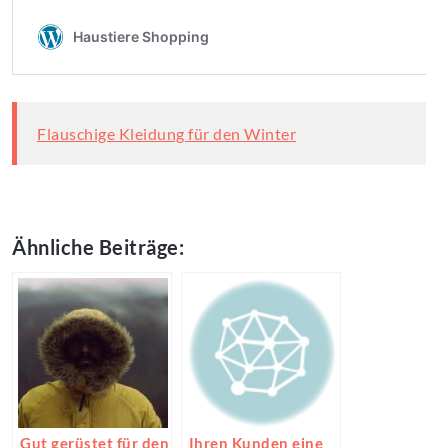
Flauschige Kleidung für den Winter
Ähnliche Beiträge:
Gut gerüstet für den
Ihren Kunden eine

---

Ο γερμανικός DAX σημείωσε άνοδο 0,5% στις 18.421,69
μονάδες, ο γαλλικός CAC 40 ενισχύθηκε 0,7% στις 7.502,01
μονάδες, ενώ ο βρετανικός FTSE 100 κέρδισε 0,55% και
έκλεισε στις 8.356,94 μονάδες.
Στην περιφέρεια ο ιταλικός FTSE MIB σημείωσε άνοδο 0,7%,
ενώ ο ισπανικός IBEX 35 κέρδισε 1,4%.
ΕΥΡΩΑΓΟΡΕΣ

→ **What you are asked to do**: Count the lines in the records that include the word "κέρδισε". Report the total alone.

→ **Your response**: 2